Top of THE DATA
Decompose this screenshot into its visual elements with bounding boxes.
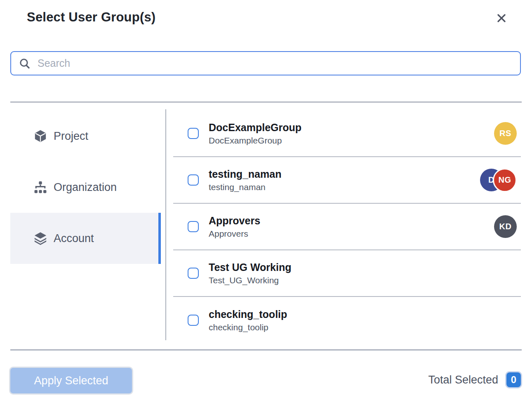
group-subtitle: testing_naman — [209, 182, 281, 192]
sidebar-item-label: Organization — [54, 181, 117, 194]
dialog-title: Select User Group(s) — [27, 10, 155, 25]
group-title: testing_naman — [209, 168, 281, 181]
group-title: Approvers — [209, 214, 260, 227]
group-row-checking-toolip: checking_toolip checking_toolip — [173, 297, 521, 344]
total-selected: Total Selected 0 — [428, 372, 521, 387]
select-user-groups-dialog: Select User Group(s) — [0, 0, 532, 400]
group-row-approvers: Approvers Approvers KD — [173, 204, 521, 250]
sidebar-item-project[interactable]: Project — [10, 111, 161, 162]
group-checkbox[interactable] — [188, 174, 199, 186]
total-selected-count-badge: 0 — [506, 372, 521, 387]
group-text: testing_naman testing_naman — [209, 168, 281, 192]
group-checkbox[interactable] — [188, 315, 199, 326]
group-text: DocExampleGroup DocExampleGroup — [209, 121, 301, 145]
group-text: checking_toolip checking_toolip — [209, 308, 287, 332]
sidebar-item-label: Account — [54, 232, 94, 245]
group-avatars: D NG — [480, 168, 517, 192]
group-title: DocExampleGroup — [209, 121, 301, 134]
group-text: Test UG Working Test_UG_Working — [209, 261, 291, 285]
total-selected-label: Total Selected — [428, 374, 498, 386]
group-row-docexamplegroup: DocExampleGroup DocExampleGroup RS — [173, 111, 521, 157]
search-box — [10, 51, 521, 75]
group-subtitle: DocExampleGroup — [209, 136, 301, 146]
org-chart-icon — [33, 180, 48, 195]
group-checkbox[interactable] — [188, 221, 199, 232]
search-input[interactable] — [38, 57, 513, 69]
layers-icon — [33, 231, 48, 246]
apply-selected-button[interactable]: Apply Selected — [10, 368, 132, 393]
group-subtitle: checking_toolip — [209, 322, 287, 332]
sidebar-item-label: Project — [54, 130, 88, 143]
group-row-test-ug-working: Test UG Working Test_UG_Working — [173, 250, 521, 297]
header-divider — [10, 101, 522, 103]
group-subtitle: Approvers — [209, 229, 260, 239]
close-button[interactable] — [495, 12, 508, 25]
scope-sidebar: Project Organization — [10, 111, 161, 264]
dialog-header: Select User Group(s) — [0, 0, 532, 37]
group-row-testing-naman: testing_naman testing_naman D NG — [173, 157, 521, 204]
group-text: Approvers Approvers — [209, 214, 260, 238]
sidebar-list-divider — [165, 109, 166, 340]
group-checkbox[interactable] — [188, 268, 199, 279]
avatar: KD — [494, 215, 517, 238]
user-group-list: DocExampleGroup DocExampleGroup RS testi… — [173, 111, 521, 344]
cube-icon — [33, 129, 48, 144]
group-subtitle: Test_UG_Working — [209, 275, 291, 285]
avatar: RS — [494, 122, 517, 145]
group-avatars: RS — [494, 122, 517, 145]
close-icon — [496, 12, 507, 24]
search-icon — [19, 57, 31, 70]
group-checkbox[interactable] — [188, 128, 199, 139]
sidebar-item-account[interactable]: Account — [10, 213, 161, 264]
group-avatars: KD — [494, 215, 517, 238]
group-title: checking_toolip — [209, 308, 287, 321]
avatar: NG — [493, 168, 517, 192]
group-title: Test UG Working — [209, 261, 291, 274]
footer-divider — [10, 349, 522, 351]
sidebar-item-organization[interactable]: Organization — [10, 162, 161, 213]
Bottom of THE DATA
▶ **TO DO**
Out of the data above, return each line where the word "item" can be found.

▶ **EXERCISE SOLUTION**
sidebar-item-label: Organization — [54, 181, 117, 194]
sidebar-item-project[interactable]: Project — [10, 111, 161, 162]
sidebar-item-label: Account — [54, 232, 94, 245]
sidebar-item-label: Project — [54, 130, 88, 143]
sidebar-item-account[interactable]: Account — [10, 213, 161, 264]
sidebar-item-organization[interactable]: Organization — [10, 162, 161, 213]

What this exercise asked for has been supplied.